Mother's war protest veers onto wrong path
By ROBERT L. JAMIESON Jr.
SEATTLE POST-INTELLIGENCER COLUMNIST
President Bush could end the shenanigans of the military mom turned antiwar poster child who is camped outside his Texas vacation ranch.
All he has to do is meet with the grieving woman.
If the president spoke with Cindy Sheehan for a few minutes behind ranch doors, he could field her questions about why her soldier son made the ultimate sacrifice.
He could show the world he does have a heart, contrary to public perception. A brief tête-à-tête also would douse the blaze of media that threatens to make the cowpoke town the site of a whoopee-ti-yi-yo showdown.
Mom versus the Prez.
Trouble is Sheehan is not sincerely interested in meeting Bush for a private, heartfelt chat about her understandable anguish and lingering questions.
She wants to make a public splash by allowing critics of the unjustified war in Iraq to use her as a human bazooka against Bush, who got us into this war mess.
That Sheehan would allow her private grief to be plied for a public stunt seems unfathomable even if her underlying message about unnecessary blood being shed by American soldiers hits the mark.
Sheehan already got face time with the president, right here in Western Washington last year -- a fact that folks tend to ignore as Sheehan morphs into the celebrity du jour.
It was in June 2004. Sheehan met with Bush at Fort Lewis. A reporter for a newspaper in Vacaville, Calif., Sheehan's hometown, interviewed her about the occasion.
The mom said at the time that Bush seemed sincere about desiring freedom for the Iraqis and appeared to feel the pain of lost American lives. Sheehan said meeting Bush and hearing his condolences made her family feel better.
"That was the gift the president gave us, the gift of happiness," Sheehan told the newspaper.
Tellingly, when the Sheehan family met with Bush they opted not to share concerns about the war, according to news accounts.
Now Sheehan is sounding a different tune.
She believes Bush lied about the war. She says the war is wrong. She wants to return the presidential "gift" to sender.
"If I can shorten the war by one minute and save one life, that would just give me so much comfort in my grief," Sheehan was quoted as saying this week.
I agree with Sheehan's statement in principle. I do not agree with her form of political protest, which she has the right to do. Her effort just seems like a misguided spectacle.
Sheehan admits that she just wants to lay a question on Bush: Why did you kill my son?

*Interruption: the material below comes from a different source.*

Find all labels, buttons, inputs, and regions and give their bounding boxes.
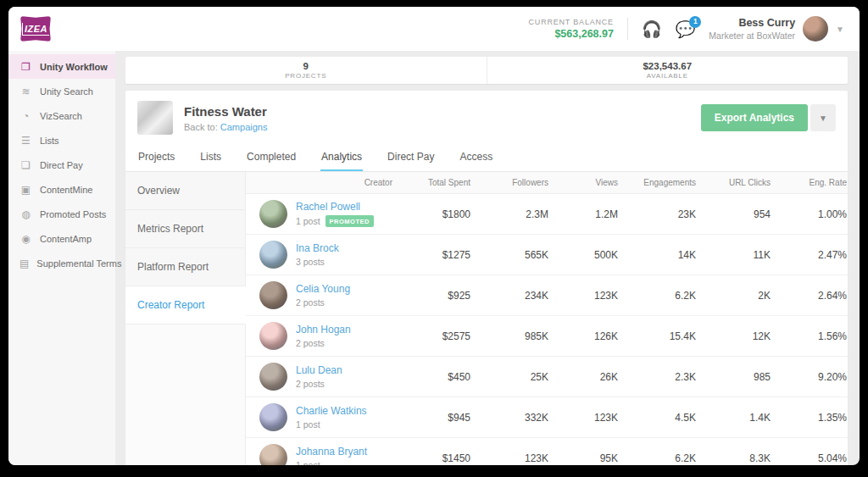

Her accusatory tone suggests that she wants to flog the president with blame and vitriol and not have a meaningful, respectful dialogue.
At the very least, she gets her name all over the news as the mom who tried to stick it to Bush.
If Sheehan wants sober war policy answers, I have a one-word suggestion for her: Google.
She can read up on Bush's shifting justifications for the Iraq debacle. She won't get solid answers, but she will read a lot about a Bush administration that misrepresents facts and lies as a matter of habit.
She also will come across accounts of our "heartless" president crying with families of dead soldiers.
Sheehan's Texas tantrum wittingly or unwittingly abets left-leaning forces that are happy to use her to get at the president. If the anemic antiwar movement needs a mourning mom to lead the charge against this unjust war, then the movement is in dire straits.
Protest marches and demonstrations, which powered public sentiment against the war in Vietnam, have been reduced to this -- a mom with a mic.
Pathetic.
My thoughts drift to grieving parents of slain troops who have not even had a chance to meet with Bush.
There are hundreds of soldiers' families -- several in the Seattle area -- in as much grief as Sheehan is over the death of her son, Casey, last year in Operation Iraqi Freedom.
They haven't found the need to shack up near the president's vacation pad to shame him into a confrontation under the guise of seeking sincere dialogue.
Some of these families believe the war is wrong, too.
They just choose to deal with their feelings in a way that doesn't cheapen the memory of their loved ones or turn a grave matter into a media circus standoff that generates more heat than light.